1.Korsakoff’s syndrome results due to deficiency of……..This deficiency causes Korsakoff’s syndrome.

a) Cyanocobalamin

b) Thiamin

c) Riboflavin

d) Biotin

✅ b) Thiamin
🔹 Explanation: Thiamin (Vitamin B1) deficiency causes Korsakoff’s psychosis, commonly seen in chronic alcoholism.

2.Teeth grinding termed as………Teeth grinding should be known as is.

a) Sleep talking

b) Sleep walking

c) Bruxism

d) Night terror

✅ c) Bruxism
🔹 Explanation: Bruxism is involuntary grinding of teeth during sleep, often related to stress or anxiety.

3.False sensory perception is known as……

a) Hallucination

b) Delusion

c) Illusion

d) Though of insertion

a) Hallucination Explanation: Hallucination is perceiving something that doesn’t exist, like hearing voices without stimuli.
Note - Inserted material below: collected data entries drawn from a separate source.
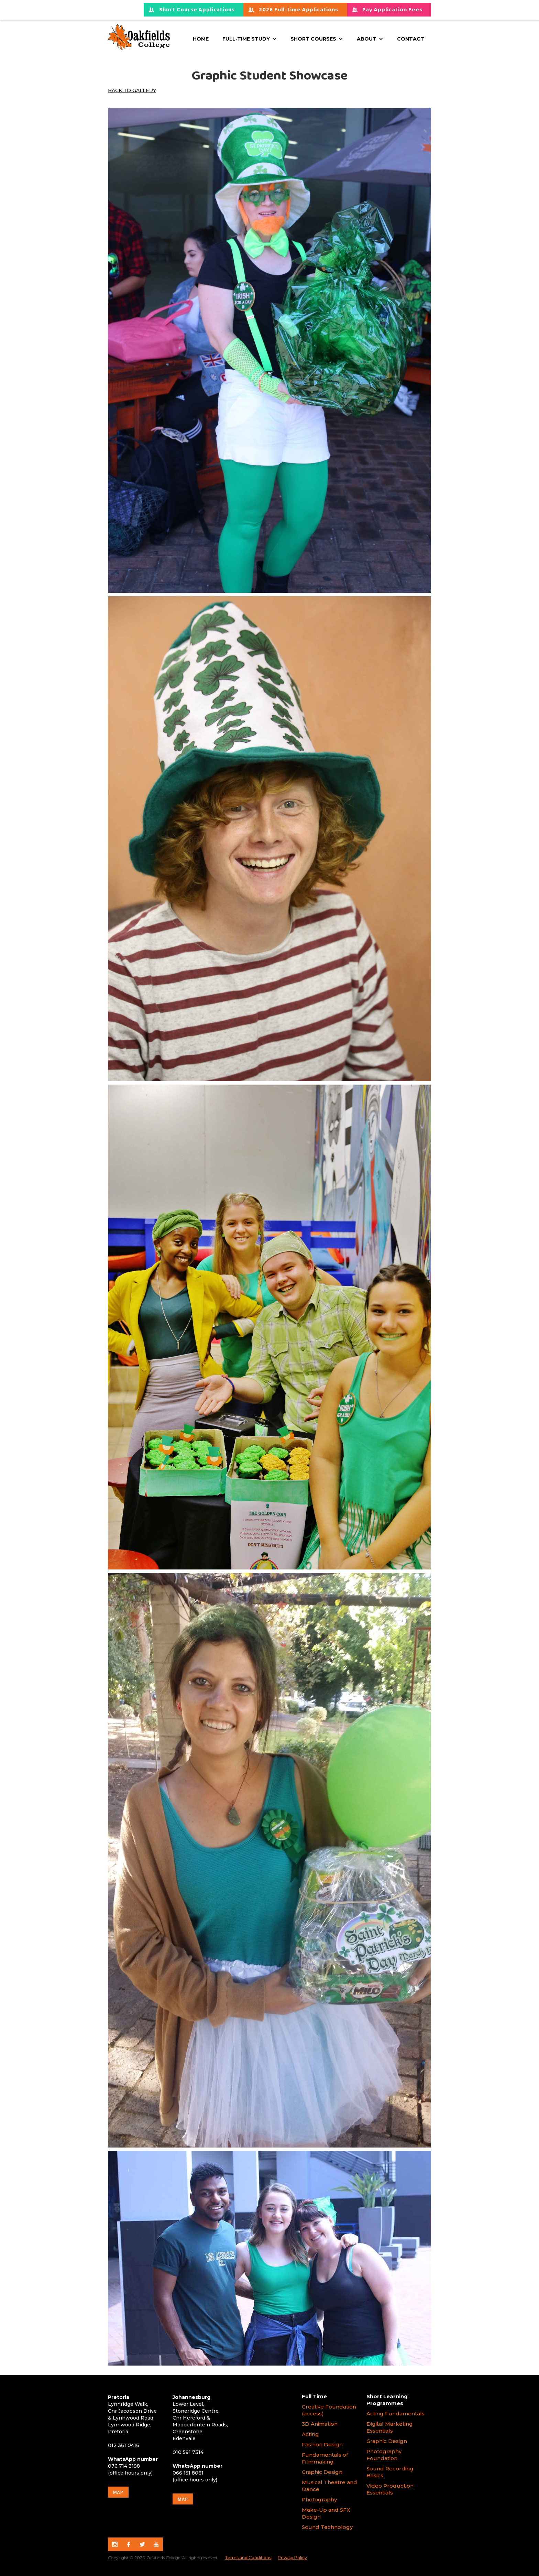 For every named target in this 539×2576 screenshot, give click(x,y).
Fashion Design (322, 2444)
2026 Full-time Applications (298, 10)
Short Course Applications (197, 10)
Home (201, 39)
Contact (410, 39)
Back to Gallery (132, 90)
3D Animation (320, 2424)
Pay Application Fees (392, 10)
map (118, 2492)
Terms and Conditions (248, 2557)
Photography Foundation (384, 2454)
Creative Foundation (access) (329, 2410)
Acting (310, 2434)
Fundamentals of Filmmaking (325, 2458)
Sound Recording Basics (390, 2472)
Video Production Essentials (390, 2489)
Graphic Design (322, 2472)
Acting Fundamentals (395, 2413)
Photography (319, 2499)
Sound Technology (328, 2527)
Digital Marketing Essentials (389, 2427)
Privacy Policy (292, 2557)
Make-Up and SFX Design (326, 2513)
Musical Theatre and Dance (329, 2485) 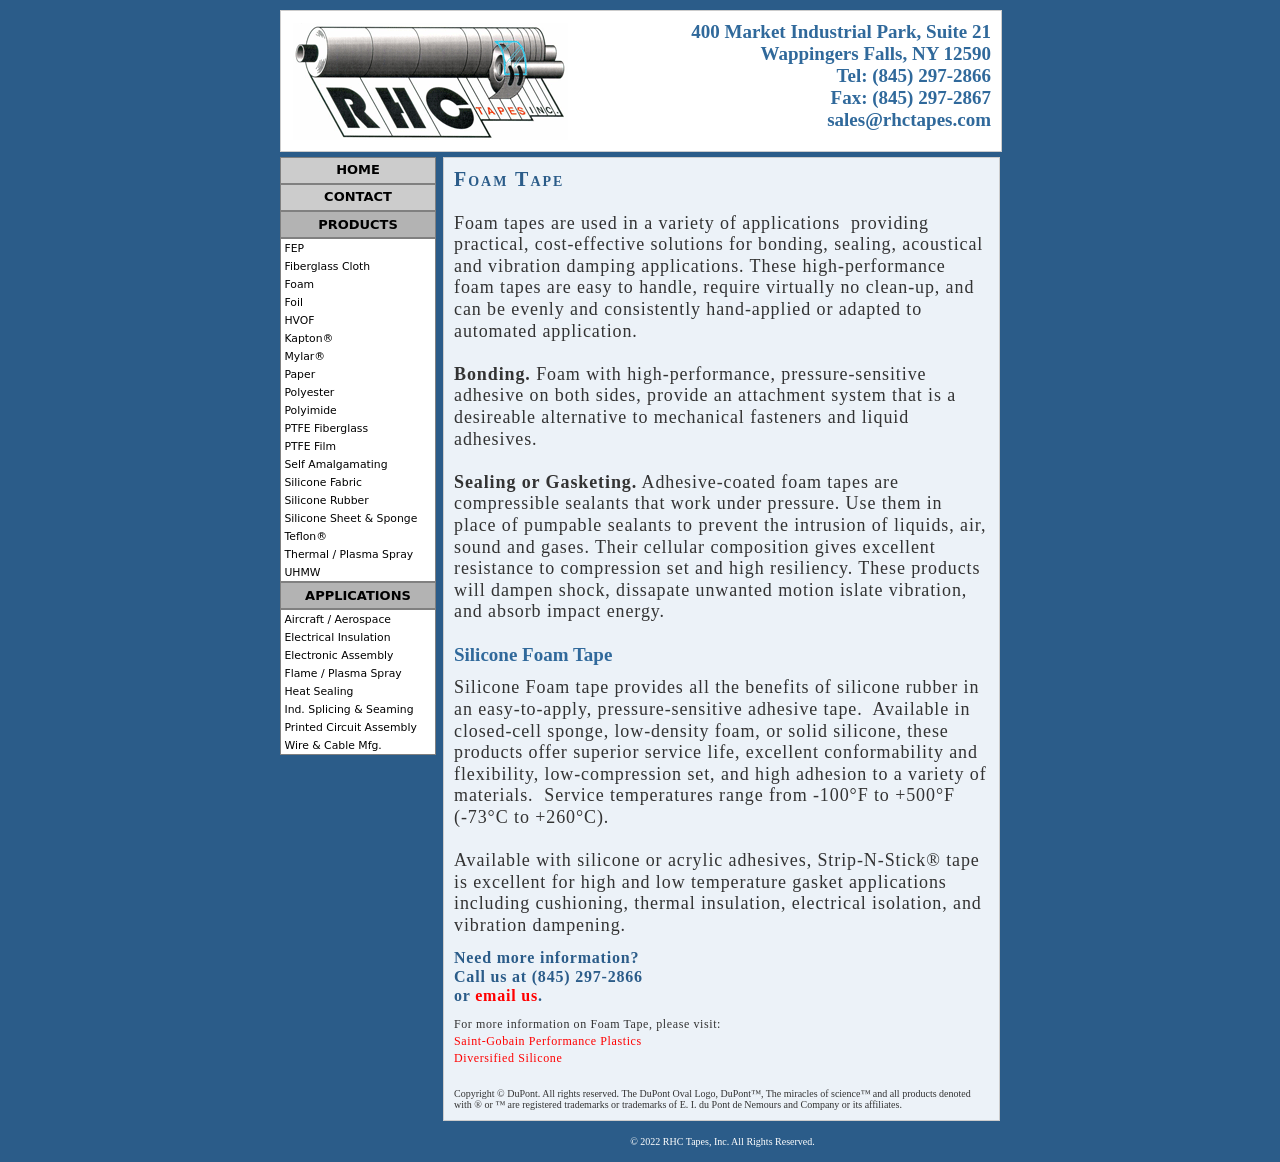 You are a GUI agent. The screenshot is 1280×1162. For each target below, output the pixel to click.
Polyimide (309, 410)
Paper (298, 374)
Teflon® (304, 536)
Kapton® (307, 338)
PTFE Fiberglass (324, 428)
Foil (292, 302)
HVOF (298, 320)
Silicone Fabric (321, 482)
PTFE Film (308, 446)
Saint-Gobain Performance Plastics (548, 1041)
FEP (292, 248)
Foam (297, 284)
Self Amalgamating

4.IQ of trainable mentally retarded child is….. IQ of trainable mentally retarded child is

a) 50-70

b) 20-35

c) 35-50

d) < 20

🔹 Explanation:

  • Mild (Educable): IQ 50–70
  • Moderate (Trainable): IQ 35–50
  • Severe: 20–35
  • Profound: <20

5.The most common side effect of ECT is…….
The most common side effect of ECT is……..

a) Permanent memory loss

b) Temporary memory loss

c) Fracture of cranial bone

d) Cardiac arrest

✅ b) Temporary memory loss
🔹 Explanation: ECT may cause short-term memory issues, but these usually resolve over time.